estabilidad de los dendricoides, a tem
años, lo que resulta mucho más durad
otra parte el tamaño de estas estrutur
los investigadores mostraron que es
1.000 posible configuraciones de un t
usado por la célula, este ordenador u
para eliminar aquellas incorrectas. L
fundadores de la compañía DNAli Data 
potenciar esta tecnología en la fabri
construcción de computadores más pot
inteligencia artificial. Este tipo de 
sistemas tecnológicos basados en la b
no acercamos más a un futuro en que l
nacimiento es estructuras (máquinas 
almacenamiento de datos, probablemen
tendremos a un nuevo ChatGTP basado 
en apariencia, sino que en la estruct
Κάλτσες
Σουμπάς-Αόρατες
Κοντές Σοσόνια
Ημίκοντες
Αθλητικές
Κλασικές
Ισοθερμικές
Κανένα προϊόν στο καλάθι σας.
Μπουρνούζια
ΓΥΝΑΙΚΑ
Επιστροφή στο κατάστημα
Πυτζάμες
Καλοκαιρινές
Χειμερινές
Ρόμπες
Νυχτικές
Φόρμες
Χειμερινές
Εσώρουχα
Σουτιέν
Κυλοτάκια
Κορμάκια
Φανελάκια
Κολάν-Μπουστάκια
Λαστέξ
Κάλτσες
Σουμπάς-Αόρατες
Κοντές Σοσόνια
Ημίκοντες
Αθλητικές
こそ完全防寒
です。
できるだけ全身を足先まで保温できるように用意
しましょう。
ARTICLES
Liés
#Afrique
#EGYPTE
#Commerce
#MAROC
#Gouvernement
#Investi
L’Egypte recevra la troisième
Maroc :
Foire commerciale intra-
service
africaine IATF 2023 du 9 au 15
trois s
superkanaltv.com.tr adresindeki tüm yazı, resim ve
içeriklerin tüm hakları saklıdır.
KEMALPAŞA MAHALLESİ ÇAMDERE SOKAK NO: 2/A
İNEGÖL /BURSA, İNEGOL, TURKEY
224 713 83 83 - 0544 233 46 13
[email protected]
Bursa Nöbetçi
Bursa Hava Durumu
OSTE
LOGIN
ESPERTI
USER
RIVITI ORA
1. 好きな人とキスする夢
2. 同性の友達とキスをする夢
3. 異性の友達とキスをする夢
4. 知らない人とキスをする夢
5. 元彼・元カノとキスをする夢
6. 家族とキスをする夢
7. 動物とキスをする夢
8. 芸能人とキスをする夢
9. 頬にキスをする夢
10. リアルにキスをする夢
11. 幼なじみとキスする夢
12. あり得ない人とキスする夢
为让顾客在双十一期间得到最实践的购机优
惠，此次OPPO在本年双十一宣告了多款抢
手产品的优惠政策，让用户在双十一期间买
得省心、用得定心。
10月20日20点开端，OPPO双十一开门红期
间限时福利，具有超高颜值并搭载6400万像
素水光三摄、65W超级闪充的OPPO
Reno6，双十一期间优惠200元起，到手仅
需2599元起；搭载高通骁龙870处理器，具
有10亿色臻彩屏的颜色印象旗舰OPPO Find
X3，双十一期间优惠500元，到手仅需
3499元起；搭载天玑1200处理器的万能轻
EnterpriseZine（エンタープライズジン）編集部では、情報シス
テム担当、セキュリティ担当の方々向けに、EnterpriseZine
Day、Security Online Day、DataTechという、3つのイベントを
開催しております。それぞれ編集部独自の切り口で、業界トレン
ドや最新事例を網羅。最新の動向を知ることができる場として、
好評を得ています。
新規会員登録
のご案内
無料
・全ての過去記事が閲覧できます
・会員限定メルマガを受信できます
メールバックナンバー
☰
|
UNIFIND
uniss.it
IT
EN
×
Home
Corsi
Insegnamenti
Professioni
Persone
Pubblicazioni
───
All entries are to be copied exactly as they read.

- _OUTPUT OF THE TASK_:
estabilidad de los dendricoides, a tem
años, lo que resulta mucho más durad
otra parte el tamaño de estas estrutur
los investigadores mostraron que es
1.000 posible configuraciones de un t
usado por la célula, este ordenador u
para eliminar aquellas incorrectas. L
fundadores de la compañía DNAli Data 
potenciar esta tecnología en la fabri
construcción de computadores más pot
inteligencia artificial. Este tipo de 
sistemas tecnológicos basados en la b
no acercamos más a un futuro en que l
nacimiento es estructuras (máquinas 
almacenamiento de datos, probablemen
tendremos a un nuevo ChatGTP basado 
en apariencia, sino que en la estruct
Κάλτσες
Σουμπάς-Αόρατες
Κοντές Σοσόνια
Ημίκοντες
Αθλητικές
Κλασικές
Ισοθερμικές
Κανένα προϊόν στο καλάθι σας.
Μπουρνούζια
ΓΥΝΑΙΚΑ
Επιστροφή στο κατάστημα
Πυτζάμες
Καλοκαιρινές
Χειμερινές
Ρόμπες
Νυχτικές
Φόρμες
Χειμερινές
Εσώρουχα
Σουτιέν
Κυλοτάκια
Κορμάκια
Φανελάκια
Κολάν-Μπουστάκια
Λαστέξ
Κάλτσες
Σουμπάς-Αόρατες
Κοντές Σοσόνια
Ημίκοντες
Αθλητικές
こそ完全防寒
です。
できるだけ全身を足先まで保温できるように用意
しましょう。
ARTICLES
Liés
#Afrique
#EGYPTE
#Commerce
#MAROC
#Gouvernement
#Investi
L’Egypte recevra la troisième
Maroc :
Foire commerciale intra-
service
africaine IATF 2023 du 9 au 15
trois s
superkanaltv.com.tr adresindeki tüm yazı, resim ve
içeriklerin tüm hakları saklıdır.
KEMALPAŞA MAHALLESİ ÇAMDERE SOKAK NO: 2/A
İNEGÖL /BURSA, İNEGOL, TURKEY
224 713 83 83 - 0544 233 46 13
[email protected]
Bursa Nöbetçi
Bursa Hava Durumu
OSTE
LOGIN
ESPERTI
USER
RIVITI ORA
1. 好きな人とキスする夢
2. 同性の友達とキスをする夢
3. 異性の友達とキスをする夢
4. 知らない人とキスをする夢
5. 元彼・元カノとキスをする夢
6. 家族とキスをする夢
7. 動物とキスをする夢
8. 芸能人とキスをする夢
9. 頬にキスをする夢
10. リアルにキスをする夢
11. 幼なじみとキスする夢
12. あり得ない人とキスする夢
为让顾客在双十一期间得到最实践的购机优
惠，此次OPPO在本年双十一宣告了多款抢
手产品的优惠政策，让用户在双十一期间买
得省心、用得定心。
10月20日20点开端，OPPO双十一开门红期
间限时福利，具有超高颜值并搭载6400万像
素水光三摄、65W超级闪充的OPPO
Reno6，双十一期间优惠200元起，到手仅
需2599元起；搭载高通骁龙870处理器，具
有10亿色臻彩屏的颜色印象旗舰OPPO Find
X3，双十一期间优惠500元，到手仅需
3499元起；搭载天玑1200处理器的万能轻
EnterpriseZine（エンタープライズジン）編集部では、情報シス
テム担当、セキュリティ担当の方々向けに、EnterpriseZine
Day、Security Online Day、DataTechという、3つのイベントを
開催しております。それぞれ編集部独自の切り口で、業界トレン
ドや最新事例を網羅。最新の動向を知ることができる場として、
好評を得ています。
新規会員登録
のご案内
無料
・全ての過去記事が閲覧できます
・会員限定メルマガを受信できます
メールバックナンバー
☰
|
UNIFIND
uniss.it
IT
EN
×
Home
Corsi
Insegnamenti
Professioni
Persone
Pubblicazioni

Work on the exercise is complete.